Había una fe silenciosa en que el arte todavía podía incomodar al poder más que cualquier consigna ruidosa. Cuando Revolutionpreguntaba por los métodos, no traicionaba la causa: la pensaba, la discutía, la volvía humana.

Por eso también aparecieron quienes decidieron custodiar ese legado: músicos, bandas, devotos del detalle que entendieron que repetir no era copiar, sino resistir al olvido. Recrear no como nostalgia vacía, sino como acto de amor. Porque hay obras que no se heredan solas: necesitan guardianes. Y porque hay despedidas que todavía hoy duelen con la lentitud de The Long and Winding Road.

Sobre todo ese tiempo sobrevuela la figura de John Lennon, no como ídolo de pared, sino como pregunta permanente:

¿Se puede ser crítico sin perder la ternura?,

¿Se puede incomodar sin odiar?,

¿Se puede vivir y crear sin pedir permiso?

Imagine no fue un escape: fue un riesgo asumido, una herejía suave en un mundo que exigía trincheras.

Esa generación también supo pedir paz cuando pedirla equivalía a quedarse solo. Give Peace a Chance no fue un eslogan cómodo, sino una intemperie. Y cuando todo parecía romperse —el grupo, la época, la ilusión de eternidad— apareció Let It Be como epílogo moral. No como rendición, sino como una forma superior de resistencia: aceptar sin resignarse, soltar sin traicionarse, seguir de pie sin endurecer el alma.

Hoy abundan las rebeldías de utilería: previsibles, programadas, ansiosas de validación. Por contraste, aquella rebeldía se vuelve más nítida. No necesitaba exhibirse: lo era. No buscaba destruir al otro, sino ensanchar el mundo. No era una identidad para mostrar, sino una actitud para sostener.

Cuando una generación se va, el tiempo pierde coraje

Esa generación ya está partiendo.

Y con ella se va lo mejor del tiempo: la paciencia para escuchar, la rebeldía sin pose, la valentía de pensar sin pedir permiso.
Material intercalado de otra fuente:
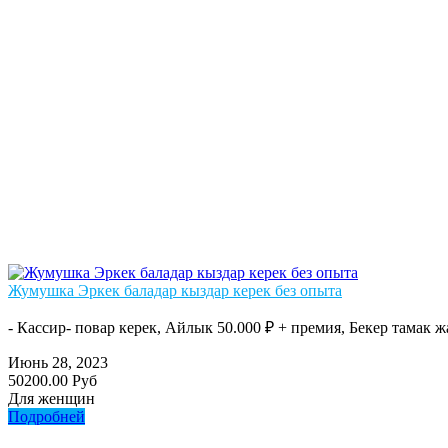
Жумушка Эркек баладар кыздар керек без опыта
- Кассир- повар керек, Айлык 50.000 ₽ + премия, Бекер тамак ж
Июнь 28, 2023
50200.00 Руб
Для женщин
Подробней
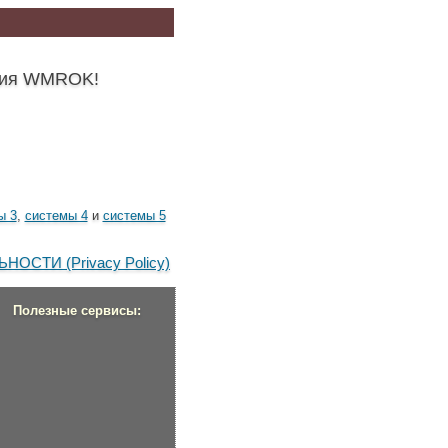
ения WMROK!
ы 3
,
системы 4
и
системы 5
СТИ (Privacy Policy)
Полезные сервисы:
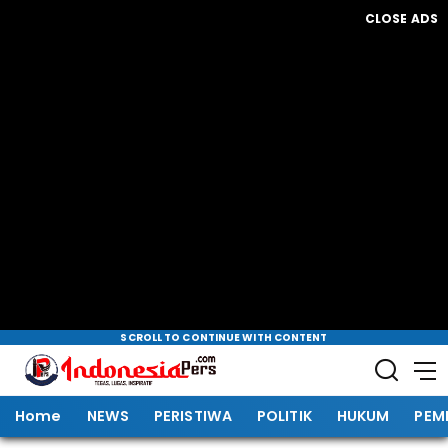
CLOSE ADS
SCROLL TO CONTINUE WITH CONTENT
Home
NEWS
PERISTIWA
POLITIK
HUKUM
PEM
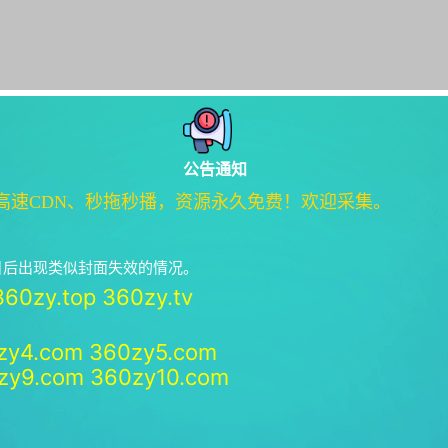
公告通知
高速CDN、秒拖秒播，资源永久免费！欢迎采集。
绝日后出现类似封面失效的情况。
360zy.top
360zy.tv
zy4.com
360zy5.com
zy9.com
360zy10.com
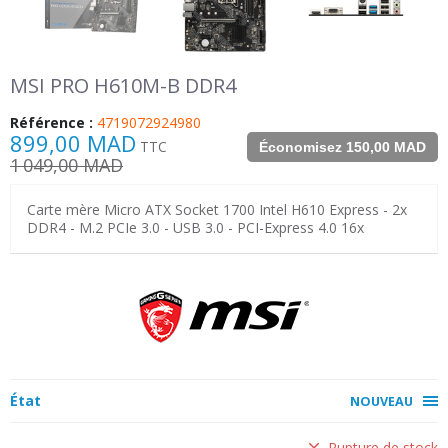
MSI PRO H610M-B DDR4
Référence :
4719072924980
899,00 MAD
TTC
Économisez 150,00 MAD
1 049,00 MAD
Carte mère Micro ATX Socket 1700 Intel H610 Express - 2x
DDR4 - M.2 PCIe 3.0 - USB 3.0 - PCI-Express 4.0 16x
État
NOUVEAU
Rupture de stock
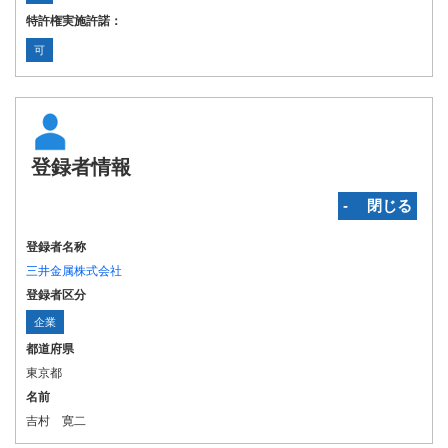
特許権実施許諾：
可
登録者情報
‐ 閉じる
登録者名称
三井金属株式会社
登録者区分
企業
都道府県
東京都
名前
吉村 寛二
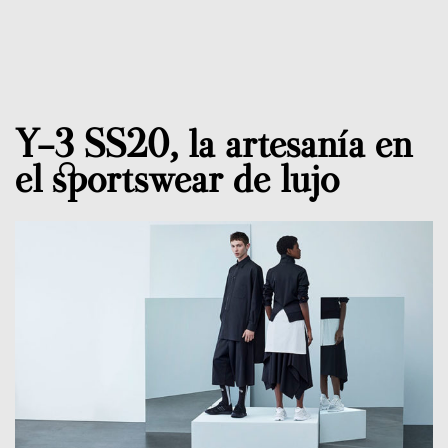
Y-3 SS20, la artesanía en
el sportswear de lujo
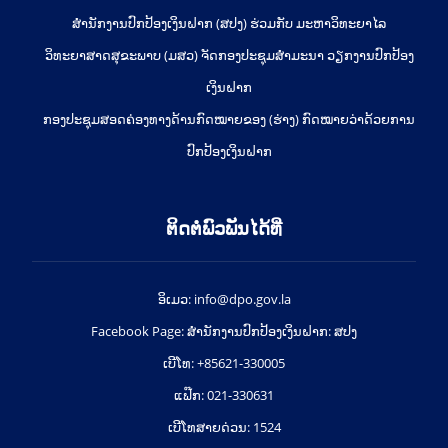
ສຳນັກງານປົກປ້ອງເງິນຝາກ (ສປງ) ຮ່ວມກັບ ມະຫາວິທະຍາໄລ
ວິທະຍາສາດສຸຂະພາບ (ມສວ) ຈັດກອງປະຊຸມສຳມະນາ ວຽກງານປົກປ້ອງ
ເງິນຝາກ
ກອງປະຊຸມສອດຄ່ອງທາງດ້ານກົດໝາຍຂອງ (ຮ່າງ) ກົດໝາຍວ່າດ້ວຍການ
ປົກປ້ອງເງິນຝາກ
ຕິດຕໍ່ພົວພັນໄດ້ທີ່
ອິເມວ: info@dpo.gov.la
Facebook Page: ສໍານັກງານປົກປ້ອງເງິນຝາກ: ສປງ
ເບີໂທ: +85621-330005
ແຟ໊ກ: 021-330631
ເບີໂທສາຍດ່ວນ: 1524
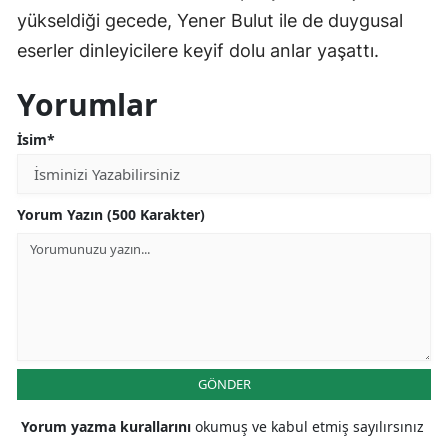
yükseldiği gecede, Yener Bulut ile de duygusal
eserler dinleyicilere keyif dolu anlar yaşattı.
Yorumlar
İsim*
Yorum Yazın (500 Karakter)
GÖNDER
Yorum yazma kurallarını
okumuş ve kabul etmiş sayılırsınız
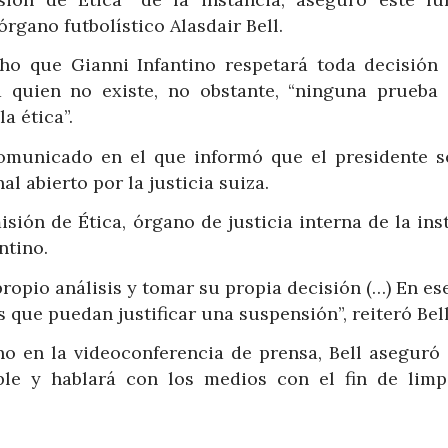
rgano futbolístico Alasdair Bell.
ho que Gianni Infantino respetará toda decisión
ra quien no existe, no obstante, “ninguna prueba
a ética”.
comunicado en el que informó que el presidente s
l abierto por la justicia suiza.
sión de Ética, órgano de justicia interna de la ins
ntino.
ropio análisis y tomar su propia decisión (…) En es
 que puedan justificar una suspensión”, reiteró Bell
no en la videoconferencia de prensa, Bell aseguró 
ible y hablará con los medios con el fin de limp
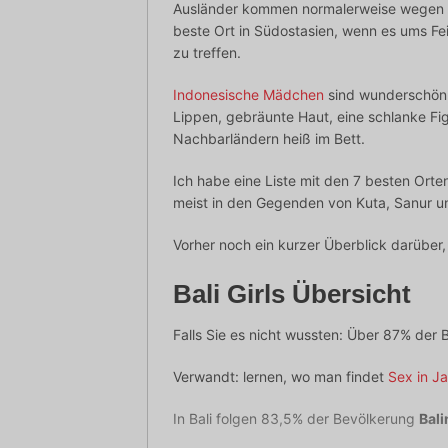
Ausländer kommen normalerweise wegen der
beste Ort in Südostasien, wenn es ums Fei
zu treffen.
Indonesische Mädchen
sind wunderschön,
Lippen, gebräunte Haut, eine schlanke Fi
Nachbarländern heiß im Bett.
Ich habe eine Liste mit den 7 besten Orte
meist in den Gegenden von Kuta, Sanur u
Vorher noch ein kurzer Überblick darüber
Bali Girls Übersicht
Falls Sie es nicht wussten: Über 87% der
Verwandt: lernen, wo man findet
Sex in J
In Bali folgen 83,5% der Bevölkerung
Bal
Se lleva la costumbre de discutir ideas y no identidades, de cambiar el mundo sin necesidad de incendiarlo todo, de creer —todavía— que una canción podía ser más peligrosa que un discurso.

Se va en silencio, como se van las cosas importantes.

Deja discos gastados, frases aprendidas de memoria, preguntas que siguen abiertas. Deja una forma de estar en el mundo que hoy parece antigua, pero que tal vez era —y sigue siendo— profundamente moderna: vivir sin cinismo, rebelarse sin odio, amar sin pedir disculpas.

Esa generación se va llevándose lo mejor del tiempo.

Y nos deja, a los que quedamos, una obligación incómoda y necesaria: no permitir que la rebeldía se convierta en mercancía, no aceptar que la ternura sea debilidad, no olvidar que alguna vez la música dijo verdades que la política no se animaba a pronunciar.

Porque, aunque el mundo cambie de forma, de ruido y de velocidad, aunque las puertas parezcan cerrarse una a una, el largo y sinuoso camino que conduce a tu puerta nunca desaparecerá.